Saved entries
= = =
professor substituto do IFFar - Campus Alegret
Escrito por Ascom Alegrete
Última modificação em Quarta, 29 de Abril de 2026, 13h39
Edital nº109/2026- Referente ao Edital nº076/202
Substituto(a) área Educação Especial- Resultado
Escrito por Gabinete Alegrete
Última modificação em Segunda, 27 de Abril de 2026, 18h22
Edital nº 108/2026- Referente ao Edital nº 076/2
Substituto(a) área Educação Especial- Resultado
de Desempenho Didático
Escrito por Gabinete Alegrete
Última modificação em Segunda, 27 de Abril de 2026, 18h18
= = =
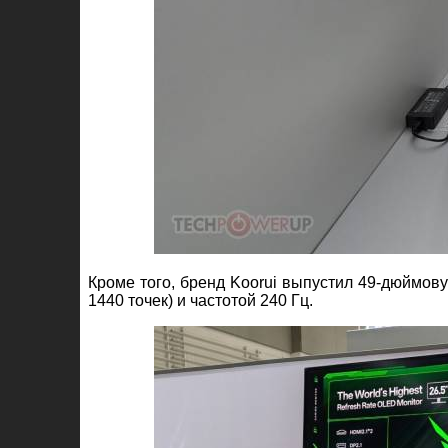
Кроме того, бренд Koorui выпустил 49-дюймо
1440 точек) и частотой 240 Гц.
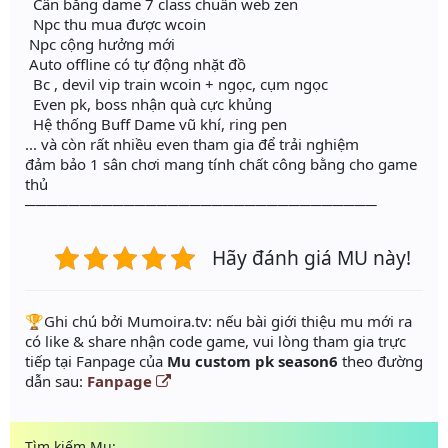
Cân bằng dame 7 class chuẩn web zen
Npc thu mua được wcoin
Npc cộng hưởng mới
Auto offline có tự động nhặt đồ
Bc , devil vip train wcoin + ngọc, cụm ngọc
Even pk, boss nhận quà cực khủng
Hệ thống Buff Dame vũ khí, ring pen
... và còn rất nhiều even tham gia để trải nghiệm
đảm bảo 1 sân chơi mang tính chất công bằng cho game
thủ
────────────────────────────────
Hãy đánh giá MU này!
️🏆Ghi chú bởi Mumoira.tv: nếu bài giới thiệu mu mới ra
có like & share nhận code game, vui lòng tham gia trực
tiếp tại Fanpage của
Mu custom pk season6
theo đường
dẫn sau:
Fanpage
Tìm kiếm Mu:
= = =
## Exercise prompt
Copy out only the lines of the records above from the one with "professor substituto do" through the one with "Última modificação em Segunda, 27 de Abril de 2026, 18h18", exactly as they stand, both included.

## Result of the exercise
professor substituto do IFFar - Campus Alegret
Escrito por Ascom Alegrete
Última modificação em Quarta, 29 de Abril de 2026, 13h39
Edital nº109/2026- Referente ao Edital nº076/202
Substituto(a) área Educação Especial- Resultado
Escrito por Gabinete Alegrete
Última modificação em Segunda, 27 de Abril de 2026, 18h22
Edital nº 108/2026- Referente ao Edital nº 076/2
Substituto(a) área Educação Especial- Resultado
de Desempenho Didático
Escrito por Gabinete Alegrete
Última modificação em Segunda, 27 de Abril de 2026, 18h18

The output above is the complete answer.